'Kenya can be bridge between East and West': Ruto tells China amid tension with US

'Kenya can be bridge between East and West': Ruto tells China amid tension with US

President William Ruto (C) poses for a photo after delivering a lecture at Peking University in Beijing on April 23, 2025, during his State visit to China. | PHOTO: PCS

President William Ruto on Wednesday praised his State visit to China as symbolic and akin to his May 2024 trip to the United States.

Amid the ongoing trade wars between Beijing and Washington and larger East-West tensions, Ruto, who has maintained that Kenya is "neither facing east nor west" but is "facing forward" in its approach to foreign policy and economic partnerships, said Nairobi can serve as a bridge between the regions.

“This visit, as the first African state visit to China this year, mirrors my 2024 visit to the United States, the first African state visit there in over 15 years. Perhaps, symbolically, Kenya can serve as a bridge between East and West, North and South, in an era of deepening geopolitical tensions,” he said in a lecture at Peking University in Beijing.

Ruto’s four-day China trip at the invitation of President Xi Jinping focuses on Beijing’s investment in Kenya's infrastructural projects, deepening trade relations, and regional peace.

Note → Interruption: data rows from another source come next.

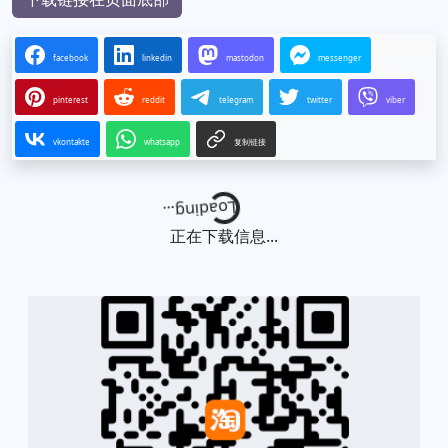
facebook
linkedin
mastodon
messenger
pinterest
reddit
telegram
twitter
viber
vkontakte
whatsapp
复制链接
Loading...
正在下载信息...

On top of the Asian country’s infrastructure development and financial lending, it is Kenya's largest trading partner and the biggest source of imports. Kenya is, meanwhile, China's biggest trading partner in East Africa.

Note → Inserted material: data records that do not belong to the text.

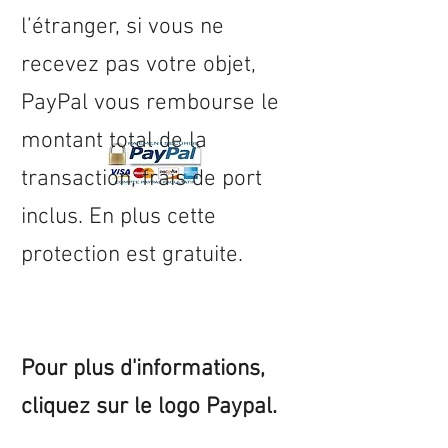
l’étranger, si vous ne
recevez pas votre objet,
PayPal vous rembourse le
montant total de la
transaction, frais de port
inclus. En plus cette
protection est gratuite.
Pour plus d'informations,
cliquez sur le logo Paypal.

Ruto on Wednesday said Kenya and China are not just trade partners but “co-architects of a new world order.”

“One that is fair, inclusive, and sustainable. Let us measure our success not just in GDP growth or trade volumes, but in how many lives we uplift, how many futures we secure, and how much dignity we restore,” he said.

“Let this be our shared legacy: that China and Africa, through trust, vision, and partnership, helped build the foundation for a 21st-century multilateralism that serves all humanity,” Ruto added, referencing his calls for reforms in the international lending system of Western development finance institutions (DFIs) such as the U.S.-headquartered World Bank and the IMF, which he has repeatedly criticised as “unfair” to poor nations.

Early this month, Kenya terminated a 1.3-billion-euro (Ksh.190 billion) Nairobi-Nakuru highway expansion deal with a French consortium and turned to a Chinese contractor instead.

In March, Ruto's government and the IMF agreed to ditch the ninth and final review of its current lending programme, which was set to expire this month. Some $800 million was still left from the programme that started in April 2021.

Ruto’s trip comes against the backdrop of escalating trade tariff wars between the U.S. and China after President Donald Trump imposed taxes of up to 145 per cent on Chinese imports early this month.

China has hit back with a 125 per cent tax on American products, and the war between the world's two largest economies is expected to affect other nations.